Bruxelles – Dans un contexte géopolitique de plus en plus tendu, la Commission européenne travaille à la mise en place d’une cellule de renseignement interne, un projet encore discret mais révélateur des ambitions croissantes de l’Union en matière de sécurité stratégique. Sous l’impulsion d’Ursula von der Leyen, cette structure inédite viserait à centraliser, analyser et exploiter les informations issues des services nationaux des États membres, afin de mieux anticiper les menaces hybrides, cyber ou politiques qui pèsent sur le continent.
Officiellement, il ne s’agit pas encore d’un véritable « service de renseignement européen ». Aucun mandat opérationnel n’a été défini, aucun budget spécifique n’a été rendu public, et la Commission parle pour l’instant d’une simple « unité d’intelligence » intégrée à son Secrétariat général. Mais le symbole est fort. Pour la première fois, l’exécutif européen assume l’idée d’une capacité autonome d’analyse sécuritaire, distincte du Service européen pour l’action extérieure (EEAS), traditionnellement chargé de ce type de coordination.
Derrière cette initiative, plusieurs raisons convergent. La guerre en Ukraine a bouleversé les certitudes stratégiques de l’Union, révélant sa dépendance à l’égard des renseignements américains et de l’OTAN. Les attaques de désinformation, les cyber-intrusions russes, les ingérences chinoises et les flux migratoires instrumentalisés par certains régimes autoritaires ont fini par convaincre Bruxelles qu’elle devait se doter de moyens d’analyse propres. L’idée d’une autonomie européenne, longtemps cantonnée au domaine militaire, s’étend désormais au renseignement.
Pourtant, le projet suscite des résistances. Plusieurs capitales européennes, notamment Berlin, Paris et Varsovie, redoutent une ingérence de la Commission dans un domaine qui reste, selon les traités, de compétence nationale. Les États membres disposent déjà de structures de coordination comme l’IntCen, basée au sein de l’EEAS, et craignent un dédoublement bureaucratique. D’autres y voient une manœuvre politique d’Ursula von der Leyen, décidée à renforcer son pouvoir exécutif à l’aube d’un nouveau mandat.
Reste que les signaux se multiplient.
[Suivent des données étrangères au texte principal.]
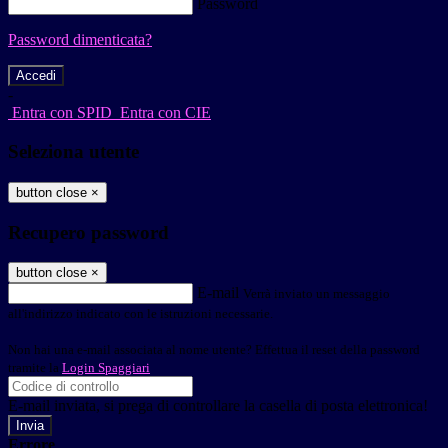
Password
Password dimenticata?
-
Entra con SPID
Entra con CIE
Seleziona utente
button close
×
Recupero password
button close
×
E-mail
Verrà inviato un messaggio
all'indirizzo indicato con le istruzioni necessarie.
Non hai una e-mail associata al nome utente? Effettua il reset della password
tramite la
Login Spaggiari
E-mail inviata, si prega di controllare la casella di posta elettronica!
Errore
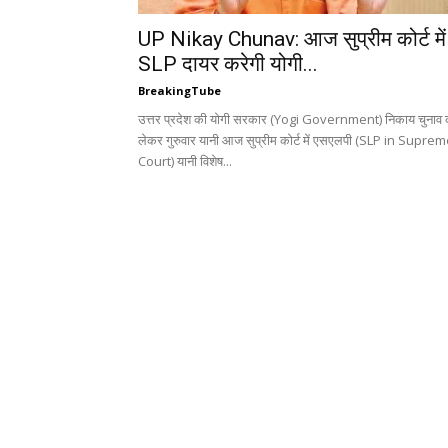
UP Nikay Chunav: आज सुप्रीम कोर्ट में
SLP दायर करेगी योगी...
BreakingTube
उत्तर प्रदेश की योगी सरकार (Yogi Government) निकाय चुनाव 
लेकर गुरुवार यानी आज सुप्रीम कोर्ट में एसएलपी (SLP in Supre
Court) यानी विशेष...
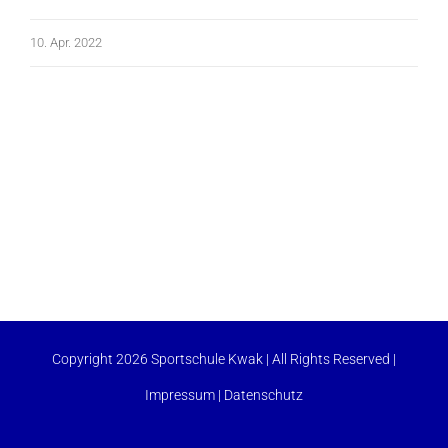
10. Apr. 2022
Copyright 2026 Sportschule Kwak | All Rights Reserved |
Impressum
|
Datenschutz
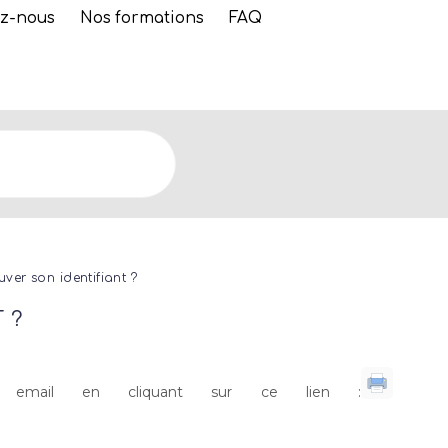
z-nous
Nos formations
FAQ
ver son identifiant ?
 ?
re email en cliquant sur ce lien :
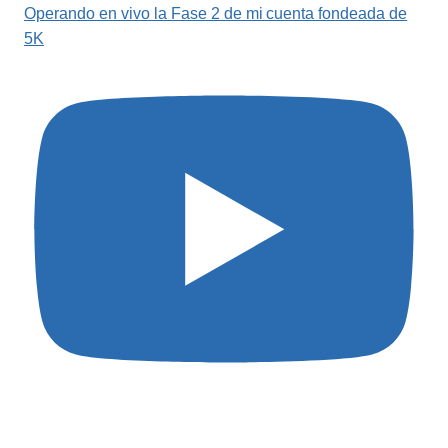
Operando en vivo la Fase 2 de mi cuenta fondeada de
5K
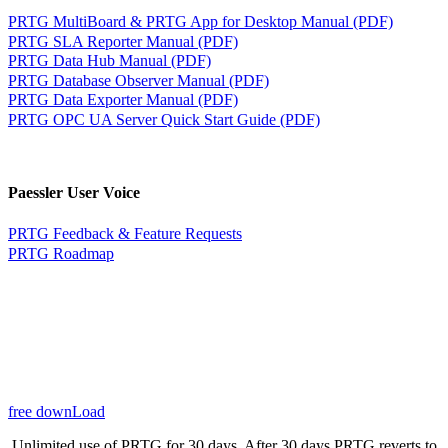
PRTG MultiBoard & PRTG App for Desktop Manual (PDF)
PRTG SLA Reporter Manual (PDF)
PRTG Data Hub Manual (PDF)
PRTG Database Observer Manual (PDF)
PRTG Data Exporter Manual (PDF)
PRTG OPC UA Server Quick Start Guide (PDF)
Paessler User Voice
PRTG Feedback & Feature Requests
PRTG Roadmap
free downLoad
Unlimited use of PRTG for 30 days. After 30 days PRTG reverts to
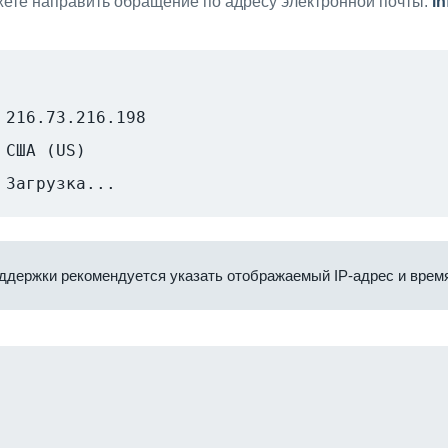
ете направить обращение по адресу электронной почты:
i
216.73.216.198
США (US)
Загрузка...
ддержки рекомендуется указать отображаемый IP-адрес и время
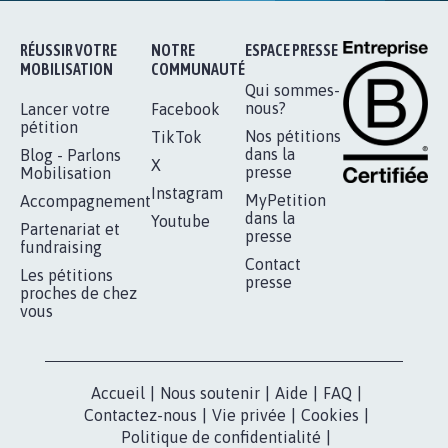
16.842
signatures
Je signe
RÉUSSIR VOTRE
NOTRE
ESPACE PRESSE
MOBILISATION
COMMUNAUTÉ
Qui sommes-
nous?
Lancer votre
Facebook
pétition
Nos pétitions
TikTok
dans la
Blog - Parlons
X
presse
Mobilisation
Instagram
MyPetition
Accompagnement
dans la
Youtube
Partenariat et
presse
fundraising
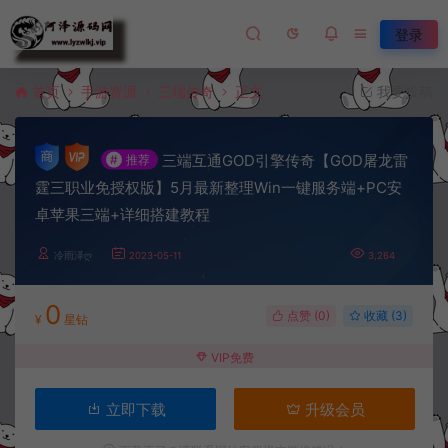
登录
首页
手游资源
三端传奇
正文
我要投稿
三端互通GOD引擎传奇【GOD屠龙雷
#
推荐
霆三职业免授权版】5月最新整理Win一键服务端+PC安
卓苹果三端+详细搭建教程
冷雨泽ღ
2023-05-11
3,264
0
点赞 (
0
)
收藏 (3)
¥
星钻
VIP免费
立即下载
升级会员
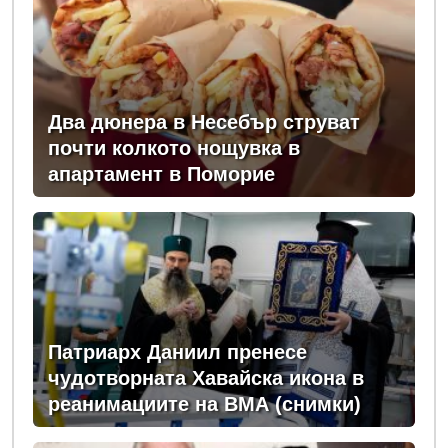
Два дюнера в Несебър струват
почти колкото нощувка в
апартамент в Поморие
Патриарх Даниил пренесе
чудотворната Хавайска икона в
реанимациите на ВМА (снимки)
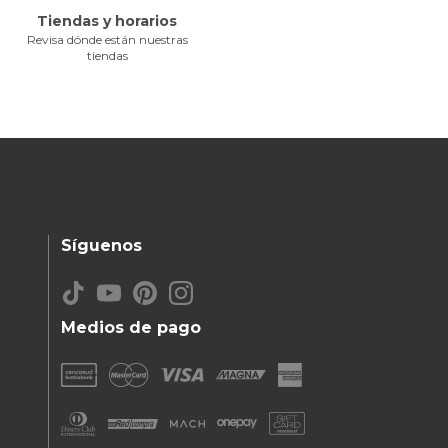
Tiendas y horarios
Revisa dónde están nuestras
tiendas
Síguenos
Medios de pago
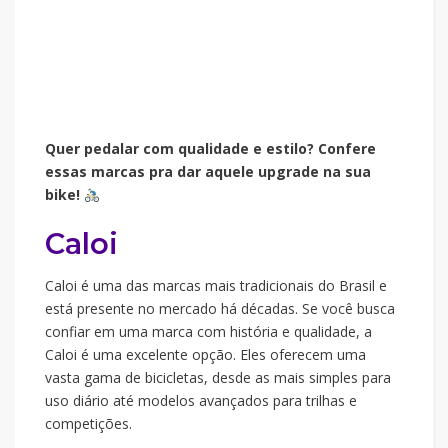
Quer pedalar com qualidade e estilo? Confere
essas marcas pra dar aquele upgrade na sua
bike!
Caloi
Caloi é uma das marcas mais tradicionais do Brasil e
está presente no mercado há décadas. Se você busca
confiar em uma marca com história e qualidade, a
Caloi é uma excelente opção. Eles oferecem uma
vasta gama de bicicletas, desde as mais simples para
uso diário até modelos avançados para trilhas e
competições.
Des discussions internes évoquent la création d’une petite équipe de spécialistes de la sécurité et de l’analyse stratégique, chargés d’évaluer les menaces globales et de produire des rapports confidentiels destinés directement à la présidente de la Commission. Des sources proches du dossier parlent d’un projet « encore embryonnaire », sans cadre légal précis, mais déjà suivi avec attention par les diplomates européens.
Aucune procédure de recrutement n’a encore été lancée. Le projet n’apparaît sur aucune plateforme officielle, et les institutions concernées gardent le silence. Selon certains analystes, cette prudence s’explique par la sensibilité du sujet : créer un embryon de renseignement européen, même purement analytique, revient à toucher à l’un des derniers bastions de souveraineté nationale.
Pour les partisans de l’idée, la création d’une telle cellule serait pourtant une étape logique vers une Europe plus souveraine et plus réactive face aux menaces globales. Pour ses détracteurs, c’est une dérive technocratique qui risque d’alimenter la méfiance entre Bruxelles et les États membres. Dans tous les cas, la décision à venir marquera une étape importante dans la lente mais réelle construction d’une Europe du renseignement, longtemps considérée comme une utopie.